**REQUIRED WORK:** Because the entries hold pictures, reproduce only their words, exactly as written.
[[ SUPPLIED INFORMATION open ]]
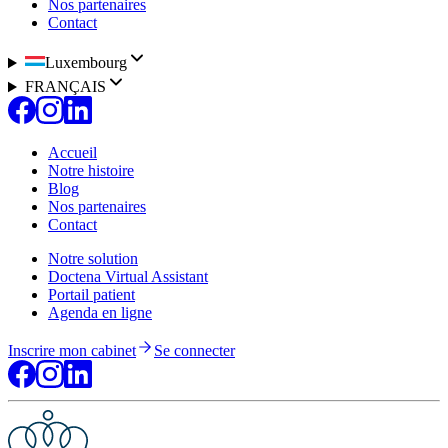
Nos partenaires
Contact
Luxembourg
FRANÇAIS
Accueil
Notre histoire
Blog
Nos partenaires
Contact
Notre solution
Doctena Virtual Assistant
Portail patient
Agenda en ligne
Inscrire mon cabinet
Se connecter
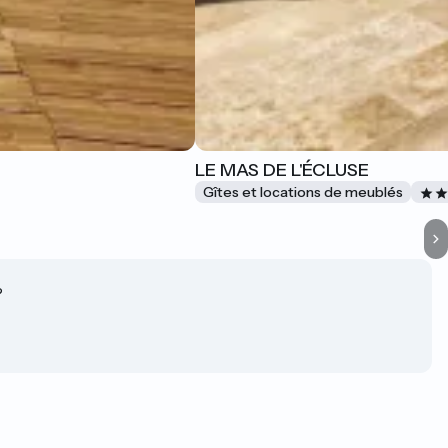
LE MAS DE L'ÉCLUSE
Gîtes et locations de meublés
?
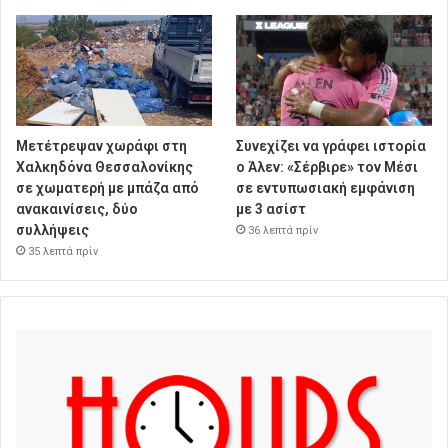
Μετέτρεψαν χωράφι στη
Συνεχίζει να γράφει ιστορία
Χαλκηδόνα Θεσσαλονίκης
ο Άλεν: «Σέρβιρε» τον Μέσι
σε χωματερή με μπάζα από
σε εντυπωσιακή εμφάνιση
ανακαινίσεις, δύο
με 3 ασίστ
συλλήψεις
36 λεπτά πρίν
35 λεπτά πρίν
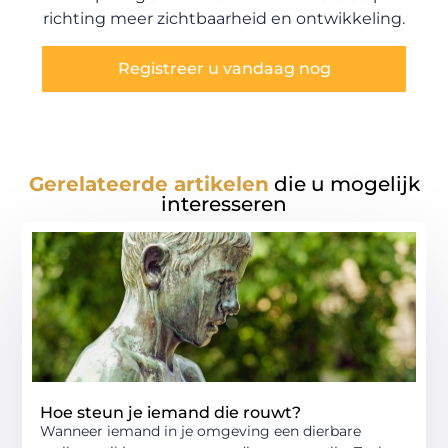
richting meer zichtbaarheid en ontwikkeling.
Registreer u vandaag nog
Gerelateerde artikelen
die u mogelijk
interesseren
Hoe steun je iemand die rouwt?
Wanneer iemand in je omgeving een dierbare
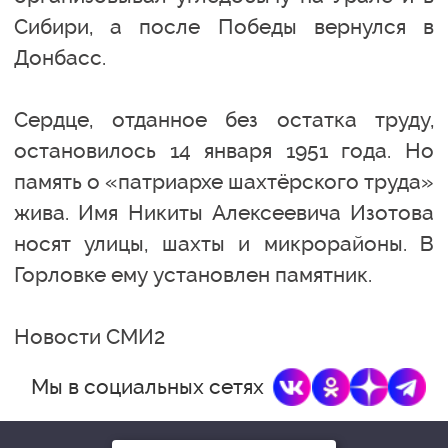
Сибири, а после Победы вернулся в
Донбасс.
Сердце, отданное без остатка труду,
остановилось 14 января 1951 года. Но
память о «патриархе шахтёрского труда»
жива. Имя Никиты Алексеевича Изотова
носят улицы, шахты и микрорайоны. В
Горловке ему установлен памятник.
Новости СМИ2
Мы в социальных сетях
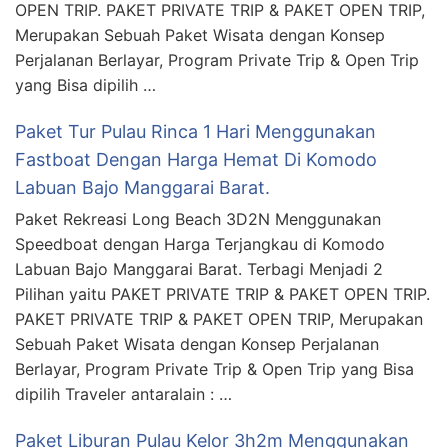
OPEN TRIP. PAKET PRIVATE TRIP & PAKET OPEN TRIP,
Merupakan Sebuah Paket Wisata dengan Konsep
Perjalanan Berlayar, Program Private Trip & Open Trip
yang Bisa dipilih …
Paket Tur Pulau Rinca 1 Hari Menggunakan
Fastboat Dengan Harga Hemat Di Komodo
Labuan Bajo Manggarai Barat.
Paket Rekreasi Long Beach 3D2N Menggunakan
Speedboat dengan Harga Terjangkau di Komodo
Labuan Bajo Manggarai Barat. Terbagi Menjadi 2
Pilihan yaitu PAKET PRIVATE TRIP & PAKET OPEN TRIP.
PAKET PRIVATE TRIP & PAKET OPEN TRIP, Merupakan
Sebuah Paket Wisata dengan Konsep Perjalanan
Berlayar, Program Private Trip & Open Trip yang Bisa
dipilih Traveler antaralain : …
Paket Liburan Pulau Kelor 3h2m Menggunakan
[[ SUPPLIED INFORMATION closed ]]
**SOLUTION:**
Nos partenaires
Contact
Luxembourg
FRANÇAIS
Accueil
Notre histoire
Blog
Nos partenaires
Contact
Notre solution
Doctena Virtual Assistant
Portail patient
Agenda en ligne
Inscrire mon cabinet
Se connecter
LE MAS DE L'ÉCLUSE
Gîtes et locations de meublés
?
Μετέτρεψαν χωράφι στη
Συνεχίζει να γράφει ιστορία
Χαλκηδόνα Θεσσαλονίκης
ο Άλεν: «Σέρβιρε» τον Μέσι
σε χωματερή με μπάζα από
σε εντυπωσιακή εμφάνιση
ανακαινίσεις, δύο
με 3 ασίστ
συλλήψεις
36 λεπτά πρίν
35 λεπτά πρίν
richting meer zichtbaarheid en ontwikkeling.
Registreer u vandaag nog
Gerelateerde artikelen
die u mogelijk
interesseren
Hoe steun je iemand die rouwt?
Wanneer iemand in je omgeving een dierbare
Сибири, а после Победы вернулся в
Донбасс.
Сердце, отданное без остатка труду,
остановилось 14 января 1951 года. Но
память о «патриархе шахтёрского труда»
жива. Имя Никиты Алексеевича Изотова
носят улицы, шахты и микрорайоны. В
Горловке ему установлен памятник.
Новости СМИ2
Мы в социальных сетях
OPEN TRIP. PAKET PRIVATE TRIP & PAKET OPEN TRIP,
Merupakan Sebuah Paket Wisata dengan Konsep
Perjalanan Berlayar, Program Private Trip & Open Trip
yang Bisa dipilih …
Paket Tur Pulau Rinca 1 Hari Menggunakan
Fastboat Dengan Harga Hemat Di Komodo
Labuan Bajo Manggarai Barat.
Paket Rekreasi Long Beach 3D2N Menggunakan
Speedboat dengan Harga Terjangkau di Komodo
Labuan Bajo Manggarai Barat. Terbagi Menjadi 2
Pilihan yaitu PAKET PRIVATE TRIP & PAKET OPEN TRIP.
PAKET PRIVATE TRIP & PAKET OPEN TRIP, Merupakan
Sebuah Paket Wisata dengan Konsep Perjalanan
Berlayar, Program Private Trip & Open Trip yang Bisa
dipilih Traveler antaralain : …
Paket Liburan Pulau Kelor 3h2m Menggunakan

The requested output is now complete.